With the legalization of same-sex marriage in much of North America, bestselling American author Wally Lamb's latest novel is especially topical.
This is typical of Lamb, whose first two novels -- She's Come Undone (1992) and I Know This Much Is True (1998) -- dealt with childhood obesity and mental illness. The Hour I First Believed (2008), his third book, referenced the horrors of war and the Columbine high school shooting.
We Are Water begins a few years after Annie Oh, a housewife-turned artist, has left her husband of almost 27 years -- or "defected," as he puts it -- to move in with her female lover, Viveca, a wealthy art collector and dealer.
Reportedly based on Norwich, Conn., where Lamb was born, Three Rivers is also the fictional setting for two of Lamb's earlier novels. Today, Lamb is a resident of Mansfield, Conn.
Annie's marriage announcement elicits varying reactions from the Oh's adult children. Ariane, the oldest, empathizes with her father Orion, a psychologist at the university in Three Rivers, while her twin Andrew, an evangelical Christian, is embarrassed and revolted by the very notion. Their young, hip sister, Marissa -- an actress -- is, like, totally cool with it.
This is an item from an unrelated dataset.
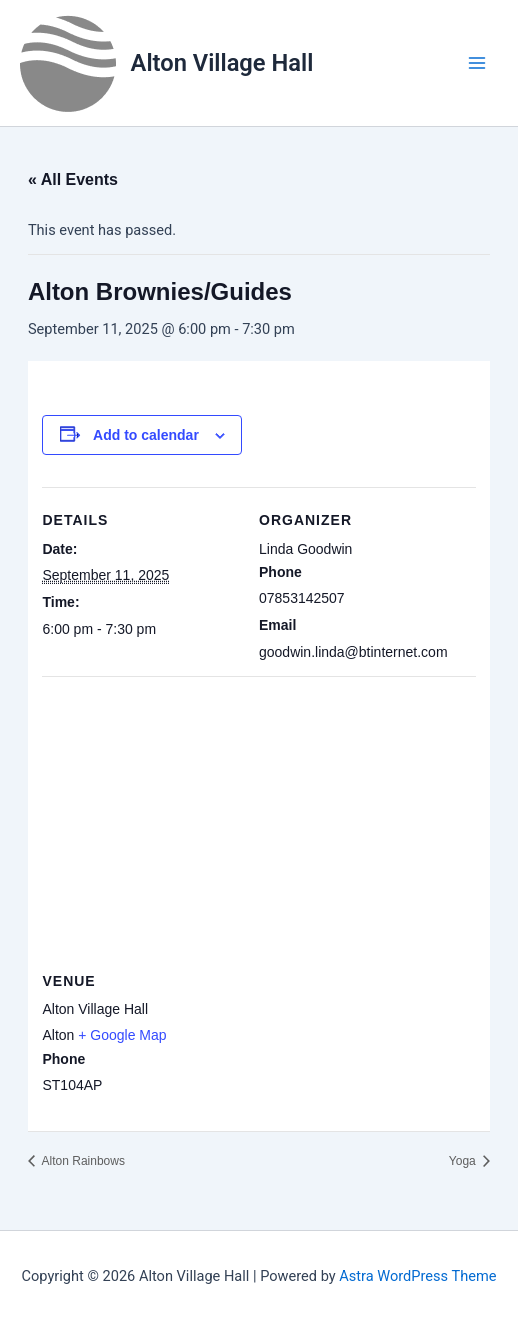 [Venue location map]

For his part, Orion seems to have moved past his initial bewilderment, but agonizes over whether or not he will attend the ceremony. Making matters worse, he finds himself at the centre of a sex scandal at the university.
Much as in the Joyce Carol Oates novel We Were the Mulvaneys, We Are Water navigates the perilous territory of family secrets.
Kept hidden, their secrets threaten to consume the Ohs, as do the very things they turn to for refuge -- be it art, religion, booze or relationships.
The chapters are narrated by alternating family members, and a few by more peripheral characters, mostly for exposition purposes.
Annie and Orion's chapters are especially well-written, with clear, eminently human voices that reminisce on the ups and downs of their courtship and marriage. It's difficult to choose a side; as in real life, things are never black and white.
Annie discovers her passion for creating art almost by accident, some years into family life with Orion, and it quickly becomes the channel for her unresolved pain and anger, or as she explains, a way to "(f)ight back against the monster."
Lamb takes his time teasing out her story, revealing it in small doses over several chapters.
At times, Lamb can be heavy-handed, especially when it comes to his water theme; besides the events and places involving bodies of water, allusions -- some of them clumsy -- surface everywhere: the town of Three Rivers, Viveca's sea-green wedding dress, even the name Oh sounds like the French word for water, eau.
Lamb hammers his message home in a heart-to-heart between Orion and Andrew.
"'All of life came from the ocean, right? Even us... We are like water, aren't we? We can be fluid, flexible when we have to be. But strong and destructive, too.'"
Though it's a fairly long read, most of the novel is deeply compelling.
If the middle section covering the lives of the Oh children tends to drag, Lamb's prose certainly flows like water, building effectively to an electrifying climax.
Lindsay McKnight works in the arts in Winnipeg.